All text and photographs by, and copyright of, the Author.

Majorette are part of the SImba-Dickie group makers of Schuco and many other brands. Majorette toys are made to fit in the box like Matchbox or Hot Wheels and are aimed at the same customers. The current limited edition range caught my eye recently and it contains some nice models of cars in a mildy custom form.

Both models shown below are from Series 2 of the Limited Edition range which includes:

  • Audi R8
  • Chevrolet Camaro
  • Citroën DS4
  • Ford Mustang
  • Lamborghini Aventador
  • Mercedes-Benz SLS
  • Mini Cooper
  • Porsche GT3 911
  • VW Golf VII GTI
#3 Citroën DS4 1:64

The DS range was created by Citroën to use its existing chassis to create distinctive premium cars to compete with Mini, Alfa Romeo and BMW. The DS4 was based on the C4 its competitor to the Focus and Golf.

The slightly wild colours on this model complement the DS which is often painted in strong colours and has a range of eye catching features. Here the rims are fitted with a nice reflective line echoing the paint work which is a matt type finish.

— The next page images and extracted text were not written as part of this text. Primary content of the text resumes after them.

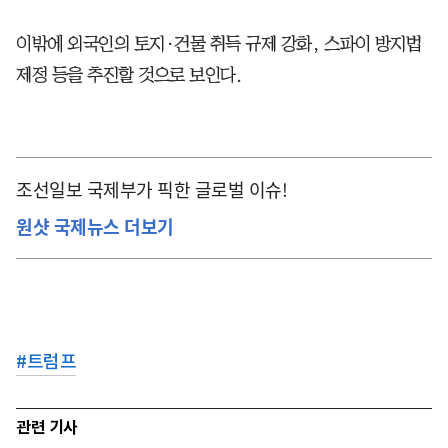
이밖에 외국인의 토지·건물 취득 규제 강화, 스파이 방지법
제정 등을 추진할 것으로 보인다.
조선일보 국제부가 픽한 글로벌 이슈!
원샷 국제뉴스 더보기
#
트럼프
관련 기사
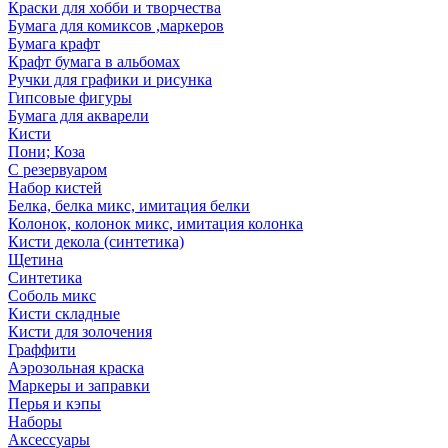
Краски для хобби и творчества
Бумага для комиксов ,маркеров
Бумага крафт
Крафт бумага в альбомах
Ручки для графики и рисунка
Гипсовые фигуры
Бумага для акварели
Кисти
Пони; Коза
С резервуаром
Набор кистей
Белка, белка микс, имитация белки
Колонок, колонок микс, имитация колонка
Кисти декола (синтетика)
Щетина
Синтетика
Соболь микс
Кисти складные
Кисти для золочения
Граффити
Аэрозольная краска
Маркеры и заправки
Перья и кэпы
Наборы
Аксессуары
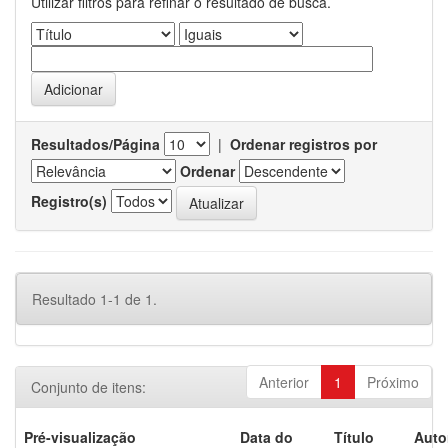
Utilizar filtros para refinar o resultado de busca.
Resultados/Página
|
Ordenar registros por
Ordenar
Registro(s)
Resultado 1-1 de 1.
Anterior
1
Próximo
Conjunto de itens:
Pré-visualização
Data do
Título
Auto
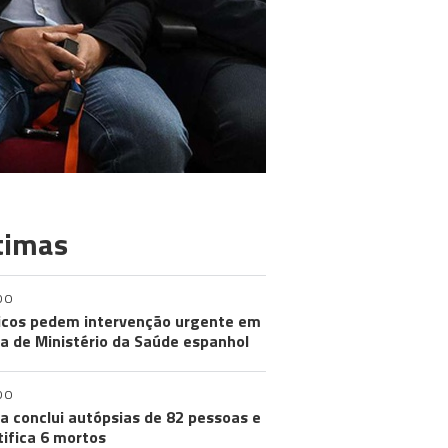
timas
DO
cos pedem intervenção urgente em
a de Ministério da Saúde espanhol
DO
a conclui autópsias de 82 pessoas e
tifica 6 mortos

The model has neatly printed details, and unusual for a budget range separate clear light lenses on the front. A simple black interior has some details moulded in and the DS badging is neatly printed.


#7 Mini Cooper 1:57

Again we have a matt effect paint and some eye catching orange graphics including “Go faster” orange stripes. The Mini and Cooper badging is nicely printed albeit a bit over scale.

The front lights are again separate plastic items though blacked out to fit the theme as are the windows making the car far from street legal in the UK. The wheels with orange rim are again nice wild alloy replicas.


Although clearly made as toys both these cars have an appeal and look good on the shelf.